*Task statement*
Search the data for the word "kuhusu" and copy each line that has it.
#### Given information ####
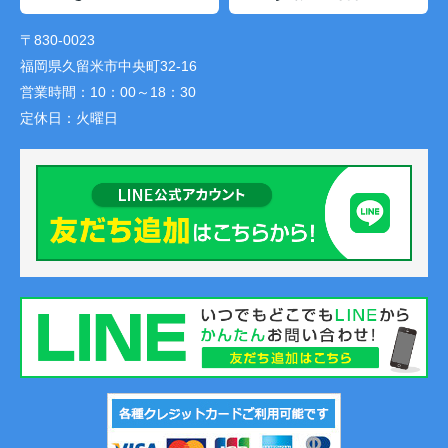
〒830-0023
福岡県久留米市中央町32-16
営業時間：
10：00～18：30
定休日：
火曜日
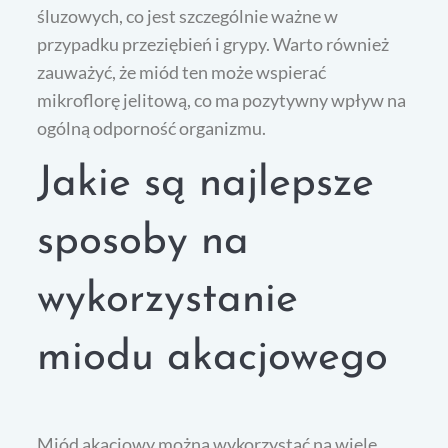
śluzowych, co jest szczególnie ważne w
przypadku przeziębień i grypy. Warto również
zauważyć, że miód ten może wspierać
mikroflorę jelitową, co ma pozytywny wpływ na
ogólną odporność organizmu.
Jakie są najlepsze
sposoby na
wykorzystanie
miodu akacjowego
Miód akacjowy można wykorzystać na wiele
####
#### Given information ####
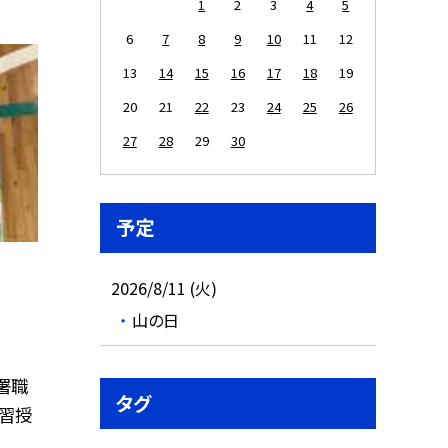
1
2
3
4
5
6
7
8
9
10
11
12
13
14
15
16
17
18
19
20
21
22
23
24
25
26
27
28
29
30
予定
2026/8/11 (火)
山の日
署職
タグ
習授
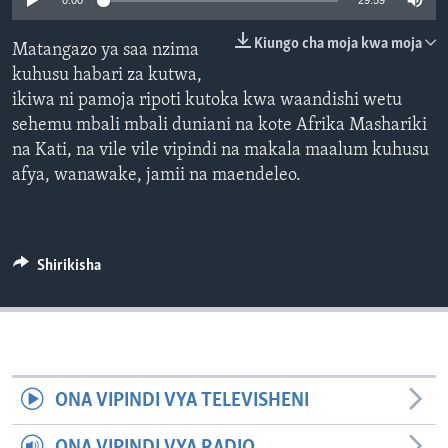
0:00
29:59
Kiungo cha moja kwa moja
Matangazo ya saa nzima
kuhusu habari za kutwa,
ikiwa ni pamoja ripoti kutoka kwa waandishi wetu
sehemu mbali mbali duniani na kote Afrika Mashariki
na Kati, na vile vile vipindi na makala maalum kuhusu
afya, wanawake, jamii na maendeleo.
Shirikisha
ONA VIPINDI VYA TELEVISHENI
####
#### Given information ####
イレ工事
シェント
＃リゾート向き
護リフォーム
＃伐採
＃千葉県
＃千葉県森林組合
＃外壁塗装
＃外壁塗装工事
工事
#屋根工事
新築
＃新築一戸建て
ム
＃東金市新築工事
####
*Expected answer*
kuhusu habari za kutwa,
na Kati, na vile vile vipindi na makala maalum kuhusu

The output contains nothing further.